My confidence is on the rise while I care less and less about unimportant things. I can better sort through what is and isn't important now. I deal with unpleasantness calmly.
I still have energy to pursue my passions. And if you've been here before, you know I have quite a few of those.
Yes, there is a lot more that I have to do before I'll be where I want to be with my writing and other creative pursuits, but most things don't feel so impossible anymore.
I catch myself smiling more than I have in decades. That's quite motivating and assuring about the path I'm on.
That path absolutely includes my creative projects like my novels. I spent part of this week learning to use Scrivener better to help me finish the editing of Sparker. I'm very much someone who adds more layers to my projects as I go. I don't have it all planned out from the get go. I grow along with my stories. Tweaking the appearance and making use of some elements like the outliner is helping me find the parts that need work.
I also returned to online dating this week. I'm not getting my hopes up as I've had a lot of disappointments in that realm whether in-person or online. But I'm trying anyway because I won't meet anyone by doing nothing. At least I could choose women who were in the right stage of life and had similar interests. Time will tell on this front. I genuinely hate filling out these profiles because it's so hard to give a good synopsis of who I am when I am passionate about so many things.

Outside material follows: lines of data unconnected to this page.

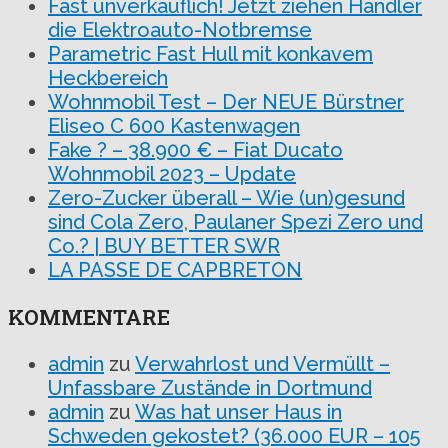
Fast unverkäuflich! Jetzt ziehen Händler
die Elektroauto-Notbremse
Parametric Fast Hull mit konkavem
Heckbereich
Wohnmobil Test – Der NEUE Bürstner
Eliseo C 600 Kastenwagen
Fake ? – 38.900 € – Fiat Ducato
Wohnmobil 2023 – Update
Zero-Zucker überall – Wie (un)gesund
sind Cola Zero, Paulaner Spezi Zero und
Co.? | BUY BETTER SWR
LA PASSE DE CAPBRETON
KOMMENTARE
admin
zu
Verwahrlost und Vermüllt –
Unfassbare Zustände in Dortmund
admin
zu
Was hat unser Haus in
Schweden gekostet? (36.000 EUR – 105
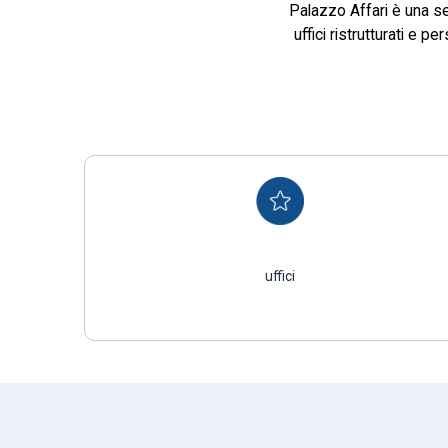
Palazzo Affari è una se
uffici ristrutturati e 
uffici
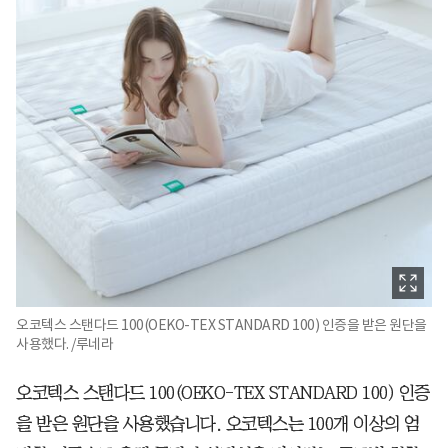
오코텍스 스탠다드 100(OEKO-TEX STANDARD 100) 인증을 받은 원단을
사용했다. /루네라
오코텍스 스탠다드 100(OEKO-TEX STANDARD 100) 인증
을 받은 원단을 사용했습니다. 오코텍스는 100개 이상의 엄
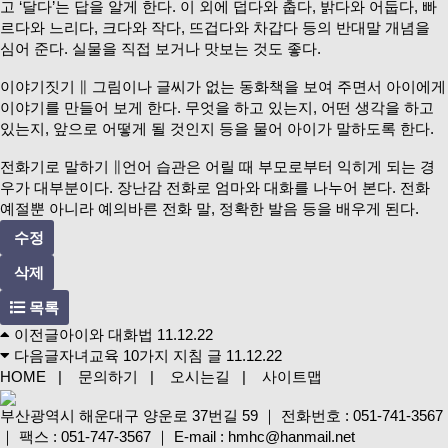
고 ‘달다’는 답을 알게 한다. 이 외에 덥다와 춥다, 밝다와 어둡다, 빠
르다와 느리다, 크다와 작다, 뜨겁다와 차갑다 등의 반대말 개념을
심어 준다. 실물을 직접 보거나 맛보는 것도 좋다.
이야기짓기 ∥ 그림이나 글씨가 없는 동화책을 보여 주면서 아이에게
이야기를 만들어 보게 한다. 무엇을 하고 있는지, 어떤 생각을 하고
있는지, 앞으로 어떻게 될 것인지 등을 물어 아이가 말하도록 한다.
전화기로 말하기 ∥언어 습관은 어릴 때 부모로부터 익히게 되는 경
우가 대부분이다. 장난감 전화로 엄마와 대화를 나누어 본다. 전화
예절뿐 아니라 예의바른 전화 말, 정확한 발음 등을 배우게 된다.
수정
삭제
목록
이전글
아이와 대화법
11.12.22
다음글
자녀교육 10가지 지침 글
11.12.22
HOME
|
문의하기
|
오시는길
|
사이트맵
부산광역시 해운대구 양운로 37번길 59
｜
전화번호 : 051-741-3567
｜
팩스 : 051-747-3567
｜
E-mail : hmhc@hanmail.net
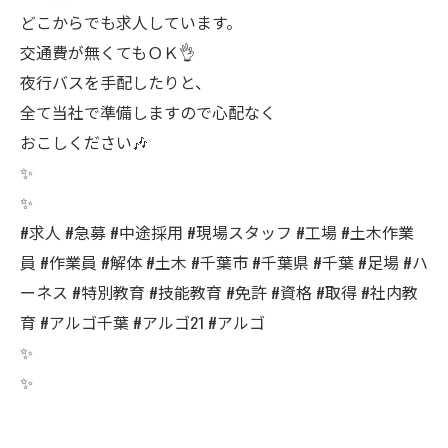
どこからでも求人しています。
交通費が無くてもＯＫ👌
夜行バスを手配したりと、
全て当社で準備しますので心配なく
おこしください🎶
✨
✨
#求人 #急募 #中途採用 #現場スタッフ #工場 #土木作業
員 #作業員 #解体 #土木 #千葉市 #千葉県 #千葉 #足場 #ハ
ーネス #特別教育 #技能教育 #免許 #資格 #取得 #社内教
育 #アルゴ千葉 #アルゴ21 #アルゴ
✨
✨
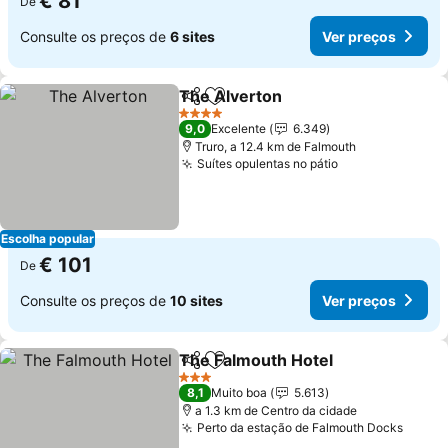
€ 81
De
Consulte os preços de
6 sites
Ver preços
The Alverton
Partilhar
Adicionar aos favoritos
Ver preços
4 Estrelas
9,0
Excelente
6.349
Truro, a 12.4 km de Falmouth
Suítes opulentas no pátio
Ver preços
Escolha popular
€ 101
De
Consulte os preços de
10 sites
Ver preços
The Falmouth Hotel
Partilhar
Adicionar aos favoritos
Ver pr
3 Estrelas
8,1
Muito boa
5.613
a 1.3 km de Centro da cidade
Perto da estação de Falmouth Docks
Ver p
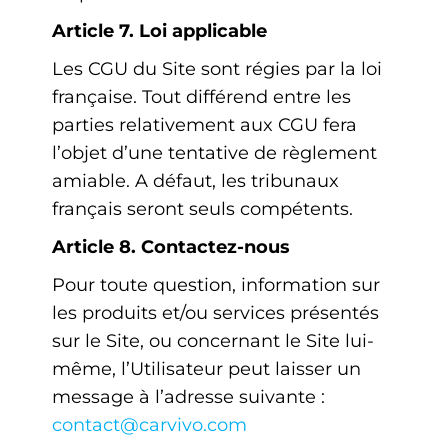
Article 7. Loi applicable
Les CGU du Site sont régies par la loi
française. Tout différend entre les
parties relativement aux CGU fera
l’objet d’une tentative de règlement
amiable. A défaut, les tribunaux
français seront seuls compétents.
Article 8. Contactez-nous
Pour toute question, information sur
les produits et/ou services présentés
sur le Site, ou concernant le Site lui-
même, l’Utilisateur peut laisser un
message à l’adresse suivante :
contact@carvivo.com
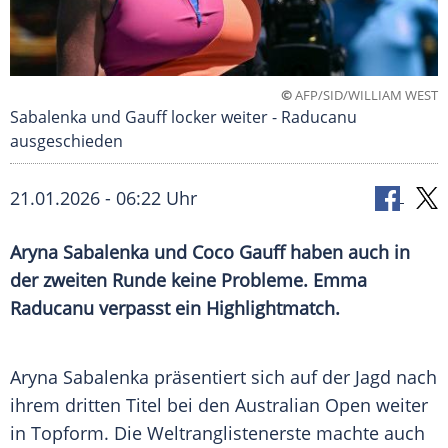
©
AFP/SID/WILLIAM WEST
Sabalenka und Gauff locker weiter - Raducanu
ausgeschieden
21.01.2026 - 06:22 Uhr
Aryna Sabalenka und Coco Gauff haben auch in
der zweiten Runde keine Probleme. Emma
Raducanu verpasst ein Highlightmatch.
Aryna Sabalenka präsentiert sich auf der Jagd nach
ihrem dritten Titel bei den Australian Open weiter
in Topform. Die Weltranglistenerste machte auch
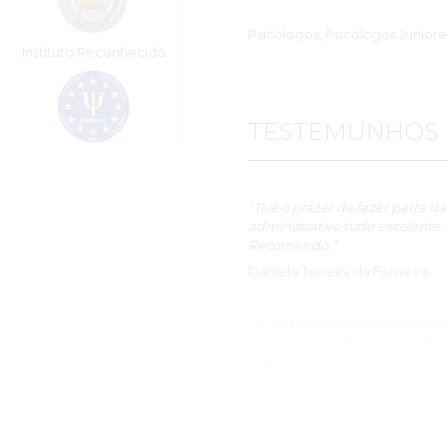
Psicólogos, Psicólogos Juniore
Instituto Reconhecido
TESTEMUNHOS
“Tive o prazer de fazer parte d
administrativo tudo excelente.
Recomendo.”
Daniela Teixeira da Fonseca
“O curso foi muito interessante
todo gravado de modo que eu p
trabalhei no horário das aulas
Ana Reis
“Esta Especialização superou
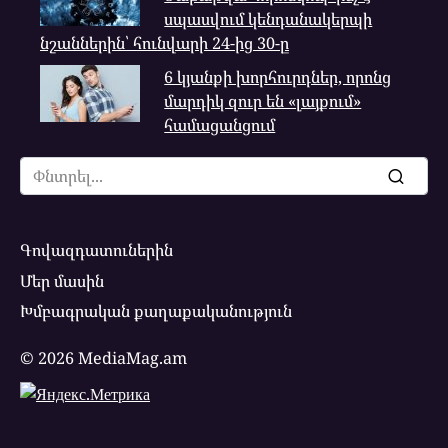
սպասվում կենդանակերպի
նշաններին՝ հունվարի 24-ից 30-ը
6 կյանքի խորհուրդներ, որոնց
մարդիկ զուր են «լայքում»
համացանցում
Search
for:
Գովազդատուներին
Մեր մասին
Խմբագրական քաղաքականություն
© 2026 MediaMag.am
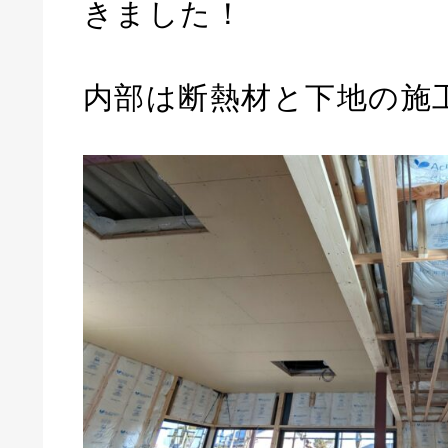
きました！
内部は断熱材と下地の施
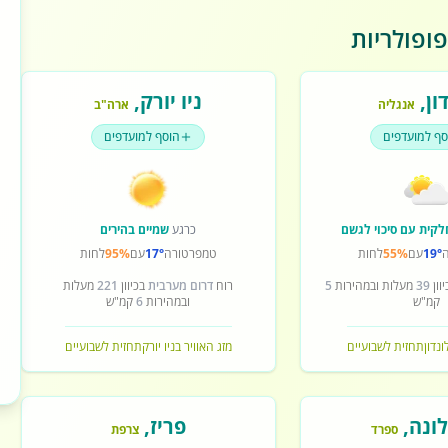
ופולריות
ון
,
ניו יורק
,
אנגליה
ארה"ב
סף למועדפים
הוסף למועדפים
לקית עם סיכוי לגשם
כרגע
שמיים בהירים
19°
עם
55%
לחות
טמפרטורה
17°
עם
95%
לחות
וון
39
מעלות ובמהירות
5
רוח
דרום מערבית
בכיוון
221
מעלות
קמ"ש
ובמהירות
6
קמ"ש
ונדון
תחזית לשבועיים
מזג האוויר בניו יורק
תחזית לשבועיים
ונה
,
פריז
,
ספרד
צרפת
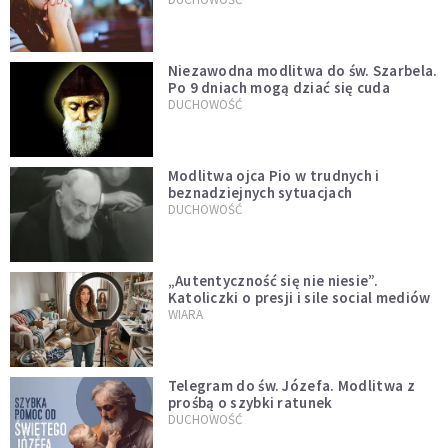
Niezawodna modlitwa do św. Szarbela.
Po 9 dniach mogą dziać się cuda
DUCHOWOŚĆ
Modlitwa ojca Pio w trudnych i
beznadziejnych sytuacjach
DUCHOWOŚĆ
„Autentyczność się nie niesie”.
Katoliczki o presji i sile social mediów
WIARA
Telegram do św. Józefa. Modlitwa z
prośbą o szybki ratunek
DUCHOWOŚĆ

I spent a lot of this week quite exhausted from the previous one. 2023 Capital Pride was part of that. It had me so emotional this year. I was getting sore as I waited for the parade to get moving. Pavement and concrete are always more painful for me than other walking surfaces. What I realized is that the march is supposed to be painful to a degree. I was feeling a tiny fraction of what trail-blazing queers felt and endured before me as they protested for the rights we are now fighting to keep. This year, I felt more connected to the past and to the present queer community.
As I headed into the long weekend, I was sad that softball is almost over. The date for the athletic banquet was announced. I'm so happy that I was a part of Smack That. I even look upon orange with love instead of hate now.